When my friend told her my story she opened her arms and home and offered to care for my children free of charge while I finished my CalTrans work. As I thanked her, her children ran screaming between us with an automatic nerf gun and a nerf rocket launcher, chasing each other with fiery competition. Her dog growled (my friend told me the dog has an aversion to nerf guns). She laughed nervously. I told her there is a reason hispanics will always have their liberty in California.
I arrived late because the misdemeanor paper more than one error on it. It also said to arrive at seven am. When I showed up, proud that I was so early, the lot was vacant except for one lone worker who looked at me funny.
“I’m supposed to report here for court ordered CalTrans work…”
“Uhhh. They already left at six. Ju gunna need to talk to the boss. Maybe he’ll let you stay or something.”
The boss had pity on me. I thanked him and apologized for being an hour late.
“Well, according to your paper, you’re right on time… just make sure to arrive before six on your remaining days.”
I was shown to the employee facilities and offices across the street and the mops, brooms and cleaners. I’ve done this before. Only the floors and walls are a heck of a lot cleaner than Skid Row. Eric, the guy I first met, reminded me of the rules which included not having a cell phone on the premises.
“A while back one of the workers called someone in his gang and they had a shooting here.”

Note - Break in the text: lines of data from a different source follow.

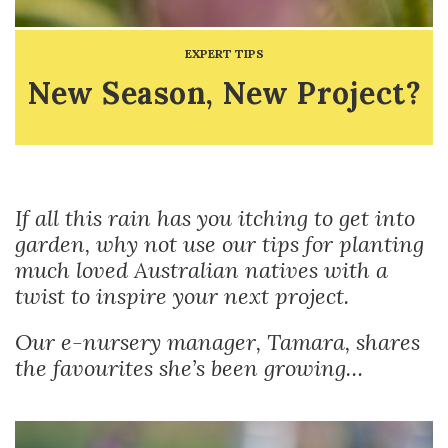
EXPERT TIPS
New Season, New Project?
If all this rain has you itching to get into
garden, why not use our tips for planting
much loved Australian natives with a
twist to inspire your next project.
Our e-nursery manager, Tamara, shares
the favourites she’s been growing…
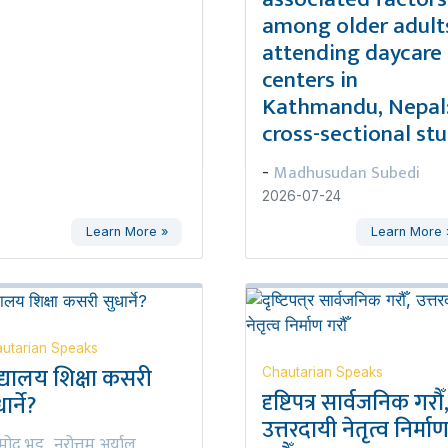
among older adult
attending daycare
centers in
Kathmandu, Nepal:
cross-sectional st
Madhusudan Subedi
-
2026-07-24
Learn More »
Learn More 
utarian Speaks
द्यालय शिक्षा कसरी
Chautarian Speaks
दृष्टिपत्र सार्वजनिक गरौँ
ार्ने?
उत्तरदायी नेतृत्व निर्मा
रमोद भट्ट
नरोत्तम अर्याल
,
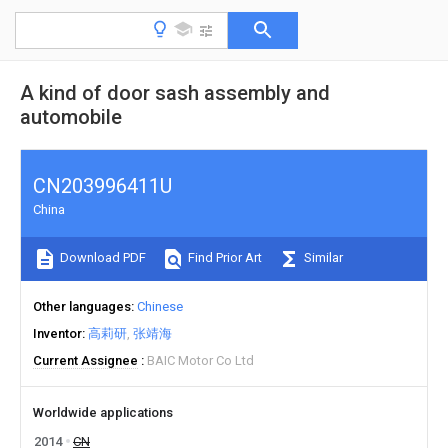
A kind of door sash assembly and
automobile
CN203996411U
China
Download PDF
Find Prior Art
Similar
Other languages
Chinese
Inventor
高莉研
张靖海
Current Assignee
BAIC Motor Co Ltd
Worldwide applications
2014
CN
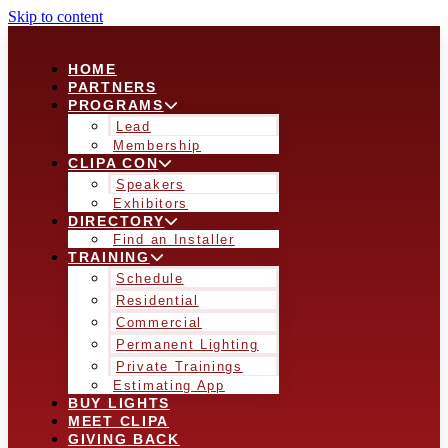
Skip to content
HOME
PARTNERS
PROGRAMS
Lead
Membership
CLIPA CON
Speakers
Exhibitors
DIRECTORY
Find an Installer
TRAINING
Schedule
Residential
Commercial
Permanent Lighting
Private Trainings
Estimating App
BUY LIGHTS
MEET CLIPA
GIVING BACK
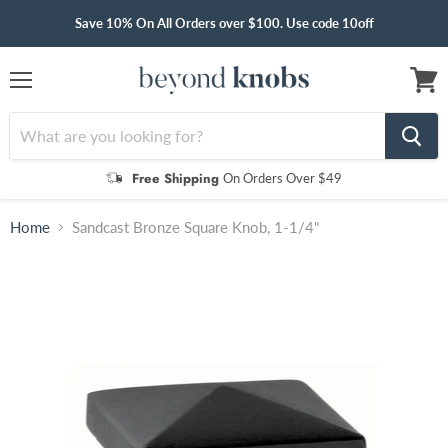
Save 10% On All Orders over $100. Use code 10off
Menu
View
cart
Free Shipping
On Orders Over $49
Home
Sandcast Bronze Square Knob, 1-1/4"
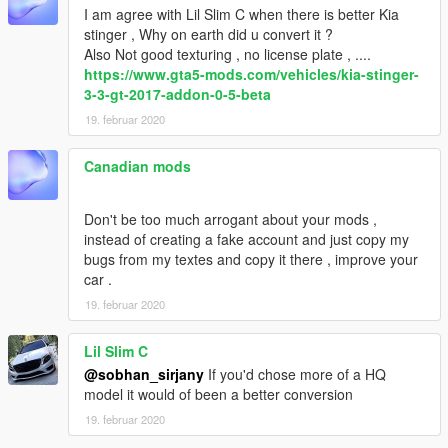
I am agree with Lil Slim C when there is better Kia
stinger , Why on earth did u convert it ?
Also Not good texturing , no license plate , ....
https://www.gta5-mods.com/vehicles/kia-stinger-
3-3-gt-2017-addon-0-5-beta
19. februar 2020
Canadian mods
Don't be too much arrogant about your mods ,
instead of creating a fake account and just copy my
bugs from my textes and copy it there , improve your
car .
19. februar 2020
Lil Slim C
@sobhan_sirjany
If you'd chose more of a HQ
model it would of been a better conversion
19. februar 2020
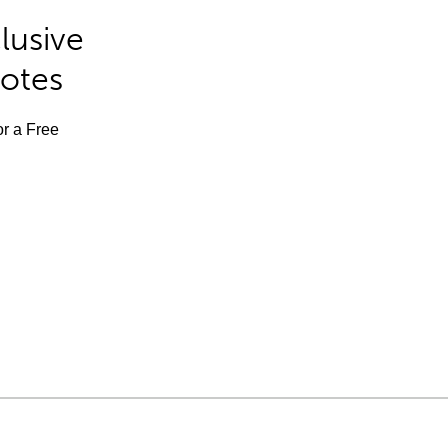
lusive
Notes
or a Free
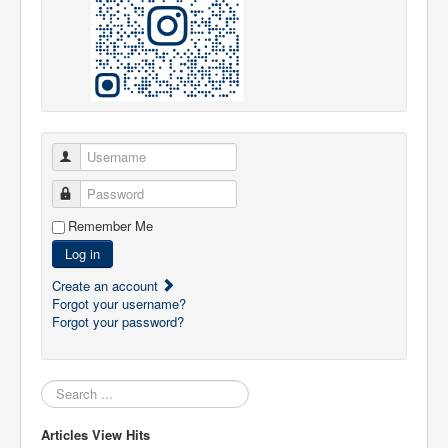
Username
Password
Remember Me
Log in
Create an account
Forgot your username?
Forgot your password?
Search:
Articles View Hits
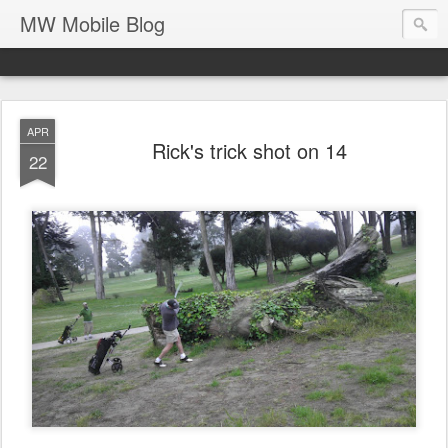
MW Mobile Blog
APR
Rick's trick shot on 14
22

He didn’t need to explain further. We were in East L.A. after all.
“You might just work here in the facilities… they normally keep one female behind to clean. If there’s more than one female the rest of them gotta go pick trash, but it’s easy. You don’ gotta do nothing wichyor hands. They give you tools to pick stuff up. Is not hard. You’ll do these five days in jor sleep.”
And this was the part of the sentence the judge said would be really hard for me.
Cleaning the staff offices was easy, simple work.
The boss even came out and chatted with me for a bit about how life in the fifties was better than now. I agreed, even though I wasn’t alive in the fifties.
The men let me sign out first since I was a “female.” I was, actually, the only woman I saw all day. I wonder if a we women would treat a man with the same kind of preference if he ventured into a mostly female profession. Like, if an obstetrician worked with all midwives. Oh, wait a minute… question answered. I hung my head in shame for treating the obstetrician I worked with in a patronizing manner. Need to make amends there.